Letting the "all" apply only to what the particular Consumer has authorization for makes sense. What else are you going to do?

This has to be described, one way or another. There can be different security schemes in a TD and the highest level one allows readallproperties. So, the TD MUST look something like this:

{
    // ...
    "securityDefinitions": {
        "basic_sc1": {"scheme": "basic"},
        "basic_sc2": {"scheme": "basic"}
    },
    "security": "basic_sc1",
    // ...
    "properties": {
        "status": {
            // ...
            "forms": [{
                "href": "https://mylamp.example.com/status"
               // implicitly this has basic_sc1
            }]
        },
        "status2": {
            // ...
            "forms": [{
                "href": "https://mylamp.example.com/status2"
               // implicitly this has basic_sc1
            }]
        },
        "status3": {
            // ...
            "forms": [{
                "href": "https://mylamp.example.com/status3"
               // implicitly this has basic_sc1
            }]
        }
    },
    "forms": [{
        "op": "readallproperties",
        "href": "https://mylamp.example.com/properties",
        "contentType": "application/json",
        "security":"basic_sc2"
    }
}

The security mechanisms apply to operations on the resource. So if the consumer can fulfill the basic_sc2 scheme, it should read all properties.

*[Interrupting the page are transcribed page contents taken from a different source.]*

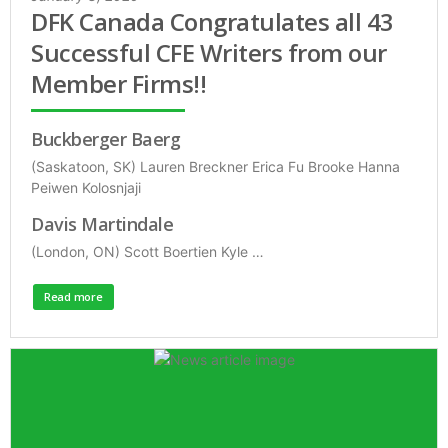
DFK Canada Congratulates all 43
Successful CFE Writers from our
Member Firms!!
Buckberger Baerg
(Saskatoon, SK) Lauren Breckner Erica Fu Brooke Hanna
Peiwen Kolosnjaji
Davis Martindale
(London, ON) Scott Boertien Kyle …
Read more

mmccool commented 1 year ago

Since many of the above comments actually apply to https://github.com/w3c/wot-profile/issues/222, e.g. those relating to Web Hook security requirements, I want to focus in this comment on the initial issue raised here, i.e. how subscribeallevents can respond to different levels of authentication, and how these can (or should) be described in the TD. This comment also captures discussion from the Security TF call on 27 Feb 2023.

Summary of above:

Comments:

mmccool commented 1 year ago

Please direct other Web Hook discussion to #222.

lu-zero commented 1 year ago

We could use multiple security schemes, but using this approach is indirect and not really what they are intended for.

The security and scope fields right now are the only way to group forms in the affordances so a consumer would know what to expect from the all-ops from it.

Until the op field could hold a map operation: { security, scope, verb, ... } it would require to duplicate the Form per-operation in the affordances. This is one of the items I'd like to work on for TD 2.0 though.

benfrancis commented 1 year ago

Recommend that we DO allow Things to return different results based on the level of access of the Consumer.

+1

it would be useful to document the different levels of access in the TD (Ege)

I don't think this is really practical. There could be a large number of users with dynamically allocated access permissions maintained by a central authorization service. Each access token (e.g. a Bearer token) could have a unique combination of access permissions to different operations on different affordances of different Things. In order to express this level of granularity in Thing Descriptions you might need a hundred Forms per interaction affordance.

I think Consumers need to assume that just because an operation is described in a Thing Description doesn't mean it's available to all authenticated users, authentication and authorisation being two separate things. If a Consumer tries to perform an operation to which it doesn't have access then it should receive a Forbidden response. Meta operations should aggregate the operations to which the requesting user has access (e.g. only subscribe to the events to which the requesting user has access).

The recommendation would be that when accounts are created, they are associated with particular (sets of) scopes that they should have access to.

Permissions need to be modifiable after a user account is created. With a username and password type authentication scheme permissions may need to be queried from a database on every request (where there are different permissions for different users). In some cases tokens can reduce the need to query a database by acting as a stateless authorization mechanism where access permissions are encoded in the token and valid until the token expires. New permissions can be encoded in a new token issued to a given user.